今年のテーマは「小品」。144スクエア(だいたい15センチ四方)以内におさまる作品でなければならない。
インディアナに行った時に買ってきた、変わった形のキャンバスがいくつかあったので、それを使った。

Nene

Ko'olau

写真だとそうは見えないけど、山のほうがいくぶんサイズが大きい。
Neneは全部染めたティッシュペーパーだが、Ko'olauは、染めたばかりの紙の染料を吸わせる紙(新聞紙と同じ紙)で作ってある。
ビショビショの染めたばかりのティッシュペーパーを、紙に挟んで乾かすと、挟んだ紙のほうにも色が残る。それも作品に使えるのだ。


これらの作品が出来上がった頃、ティッシュペーパーを染めるワークショップがあった。

いつもなら、どこか場所を借りて25人ぐらいの大所帯で染めるのだけれど、今年はペギーの自宅で、6人に限定してやることになった。
マノアにある、ペギーの自宅のガレージに集まったのは、セリース、ベネデット、カット、シルビア、ペギー、そして私。
小人数でやると、個人的に欲しい色を多めに染めたり、いろんな実験ができたりと自由度が高くて良いことばかり。
持ち寄りの食べ物でランチ。
私は定番の稲荷寿司。ケールと海老のサラダや、アボカドトースト、ミートボールとパスタ、一口サイズの可愛いケーキ。
おしゃべりに花が咲き、とっても楽しかった。

私は仕事があるので、アートの仲間たちとは殆ど会う機会がない。
にもかかわらず、ちゃんと声をかけてくれるペギーに感謝でいっぱいだ。
ワークショップの誘いのメールに、

『その日が仕事じゃないといいんだけど。あなたが来てくれるのと、そうでないのとでは全然違うから』

と書いてあり、胸が熱くなった。
幸いその日は休みの日だったけど、そうでなくたって、そんなことを言われたら万障繰り合わせて参加するとも。
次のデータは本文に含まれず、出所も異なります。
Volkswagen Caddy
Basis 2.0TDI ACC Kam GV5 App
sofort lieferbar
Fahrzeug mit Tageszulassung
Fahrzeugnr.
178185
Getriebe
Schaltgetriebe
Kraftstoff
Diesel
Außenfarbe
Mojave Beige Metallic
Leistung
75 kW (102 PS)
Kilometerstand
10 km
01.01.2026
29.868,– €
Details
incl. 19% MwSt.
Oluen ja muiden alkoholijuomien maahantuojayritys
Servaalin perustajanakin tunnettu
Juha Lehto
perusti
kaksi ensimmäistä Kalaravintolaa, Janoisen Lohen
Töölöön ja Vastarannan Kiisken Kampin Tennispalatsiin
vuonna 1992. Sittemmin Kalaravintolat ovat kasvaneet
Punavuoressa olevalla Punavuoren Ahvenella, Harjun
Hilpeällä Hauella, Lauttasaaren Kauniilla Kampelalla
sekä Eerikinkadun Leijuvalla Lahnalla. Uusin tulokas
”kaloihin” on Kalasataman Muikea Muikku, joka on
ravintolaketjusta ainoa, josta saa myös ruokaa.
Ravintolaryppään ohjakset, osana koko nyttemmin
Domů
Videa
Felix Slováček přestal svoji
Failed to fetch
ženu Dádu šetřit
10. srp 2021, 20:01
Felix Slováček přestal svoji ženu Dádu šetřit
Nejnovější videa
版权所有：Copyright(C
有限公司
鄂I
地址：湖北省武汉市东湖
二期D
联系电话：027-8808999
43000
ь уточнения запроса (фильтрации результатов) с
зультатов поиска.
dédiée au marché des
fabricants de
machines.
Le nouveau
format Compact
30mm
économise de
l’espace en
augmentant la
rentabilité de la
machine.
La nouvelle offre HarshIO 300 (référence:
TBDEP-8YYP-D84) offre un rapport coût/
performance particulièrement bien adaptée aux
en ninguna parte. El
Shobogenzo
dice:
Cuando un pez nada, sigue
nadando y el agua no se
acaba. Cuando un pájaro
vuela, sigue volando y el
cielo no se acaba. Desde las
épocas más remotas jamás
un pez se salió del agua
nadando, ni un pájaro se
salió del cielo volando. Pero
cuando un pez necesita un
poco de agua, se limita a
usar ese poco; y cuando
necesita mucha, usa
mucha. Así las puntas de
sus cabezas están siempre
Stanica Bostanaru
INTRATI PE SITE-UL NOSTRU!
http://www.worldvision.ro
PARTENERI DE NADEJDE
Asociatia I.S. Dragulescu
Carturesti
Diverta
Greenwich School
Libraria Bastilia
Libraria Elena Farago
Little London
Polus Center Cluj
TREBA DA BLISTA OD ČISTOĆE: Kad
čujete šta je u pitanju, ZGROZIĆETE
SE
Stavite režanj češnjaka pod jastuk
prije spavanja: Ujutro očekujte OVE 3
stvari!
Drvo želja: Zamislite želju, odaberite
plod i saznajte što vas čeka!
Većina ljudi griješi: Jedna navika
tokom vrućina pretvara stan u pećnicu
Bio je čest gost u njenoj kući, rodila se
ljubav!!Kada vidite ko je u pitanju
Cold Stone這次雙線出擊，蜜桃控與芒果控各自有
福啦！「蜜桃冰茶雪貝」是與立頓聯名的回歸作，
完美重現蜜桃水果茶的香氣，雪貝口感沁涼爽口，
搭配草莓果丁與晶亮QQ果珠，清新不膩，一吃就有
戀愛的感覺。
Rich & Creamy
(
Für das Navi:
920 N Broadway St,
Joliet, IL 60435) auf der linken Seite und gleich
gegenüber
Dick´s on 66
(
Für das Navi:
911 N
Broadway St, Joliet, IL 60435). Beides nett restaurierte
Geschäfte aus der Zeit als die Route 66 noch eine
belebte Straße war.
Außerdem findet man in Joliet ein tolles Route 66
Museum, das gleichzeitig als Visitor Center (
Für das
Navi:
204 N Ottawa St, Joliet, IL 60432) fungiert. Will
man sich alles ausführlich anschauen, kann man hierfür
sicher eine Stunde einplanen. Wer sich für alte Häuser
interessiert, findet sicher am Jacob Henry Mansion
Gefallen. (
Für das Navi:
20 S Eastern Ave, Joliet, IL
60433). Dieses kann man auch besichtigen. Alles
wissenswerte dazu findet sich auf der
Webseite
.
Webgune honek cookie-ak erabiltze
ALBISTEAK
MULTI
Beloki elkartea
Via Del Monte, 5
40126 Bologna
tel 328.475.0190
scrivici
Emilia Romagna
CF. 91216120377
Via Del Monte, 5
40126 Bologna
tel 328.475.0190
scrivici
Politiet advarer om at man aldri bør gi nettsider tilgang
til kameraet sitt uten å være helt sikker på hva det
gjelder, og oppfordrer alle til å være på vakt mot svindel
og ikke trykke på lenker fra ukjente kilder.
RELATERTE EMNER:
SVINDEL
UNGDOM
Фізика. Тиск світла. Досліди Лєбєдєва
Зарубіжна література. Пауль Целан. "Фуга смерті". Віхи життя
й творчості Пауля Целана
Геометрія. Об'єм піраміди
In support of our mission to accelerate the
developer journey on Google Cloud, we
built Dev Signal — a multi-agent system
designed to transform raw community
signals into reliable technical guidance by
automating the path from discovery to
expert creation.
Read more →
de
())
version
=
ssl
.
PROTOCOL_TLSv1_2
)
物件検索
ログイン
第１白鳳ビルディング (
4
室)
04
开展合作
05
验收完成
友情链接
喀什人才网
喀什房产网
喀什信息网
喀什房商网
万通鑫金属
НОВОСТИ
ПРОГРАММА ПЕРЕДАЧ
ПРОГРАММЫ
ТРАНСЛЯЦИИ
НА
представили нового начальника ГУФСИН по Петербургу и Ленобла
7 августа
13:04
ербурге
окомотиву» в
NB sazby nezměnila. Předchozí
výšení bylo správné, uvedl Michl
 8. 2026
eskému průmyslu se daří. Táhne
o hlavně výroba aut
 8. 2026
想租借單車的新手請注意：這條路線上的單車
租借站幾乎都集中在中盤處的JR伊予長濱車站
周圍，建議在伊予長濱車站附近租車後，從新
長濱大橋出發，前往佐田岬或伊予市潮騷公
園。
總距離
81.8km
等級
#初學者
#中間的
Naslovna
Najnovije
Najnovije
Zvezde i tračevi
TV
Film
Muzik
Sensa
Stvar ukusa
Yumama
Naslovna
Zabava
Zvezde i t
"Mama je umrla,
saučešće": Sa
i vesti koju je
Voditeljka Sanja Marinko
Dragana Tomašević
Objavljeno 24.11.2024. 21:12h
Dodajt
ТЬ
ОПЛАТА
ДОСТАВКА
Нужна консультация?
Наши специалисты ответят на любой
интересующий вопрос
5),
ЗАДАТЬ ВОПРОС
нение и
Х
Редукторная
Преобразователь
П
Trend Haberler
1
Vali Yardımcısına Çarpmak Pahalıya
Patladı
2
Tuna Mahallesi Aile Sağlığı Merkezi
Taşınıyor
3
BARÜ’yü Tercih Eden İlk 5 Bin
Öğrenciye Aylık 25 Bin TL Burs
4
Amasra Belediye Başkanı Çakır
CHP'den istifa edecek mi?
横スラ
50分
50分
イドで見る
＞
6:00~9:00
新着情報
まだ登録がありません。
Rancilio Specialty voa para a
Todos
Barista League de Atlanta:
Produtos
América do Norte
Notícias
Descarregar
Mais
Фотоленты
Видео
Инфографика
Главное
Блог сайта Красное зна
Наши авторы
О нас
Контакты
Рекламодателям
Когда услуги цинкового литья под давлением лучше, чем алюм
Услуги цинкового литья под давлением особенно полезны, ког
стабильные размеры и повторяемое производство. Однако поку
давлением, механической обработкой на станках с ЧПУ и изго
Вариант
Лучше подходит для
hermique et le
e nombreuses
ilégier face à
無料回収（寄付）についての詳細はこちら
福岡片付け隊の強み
職場で仕事をしている世界、アートの世界、私にはふたつの世界がある。
12年前、ハワイに来たばかりの時、私には夫と、その家族しか知り合いがいなかった。
コラージュにも出会っておらず、この英語力ではできる仕事もないように思えて、自分がとても小さくみえた。
家で水彩やパステルを細々と描いたり、水彩のワークショップに行ってみたりの手探りは、仕上がった絵をシュートメに見せたときに、

「で、その絵をどうするつもりなの?」

と冷たく言われたときに、何の意味もないように思えた。
けれど、日本の友人が、

「好きなことをやっていれば、そのうち道がついていくよ」

と言ってくれた一言に、私はどれだけ救われたろう。

今でもあの頃のことを思い出すと、夢中で歩き続けてきた12年を思って、しみじみとこみあげてくるものがある。
どれだけの人に助けられて、今の私があることか。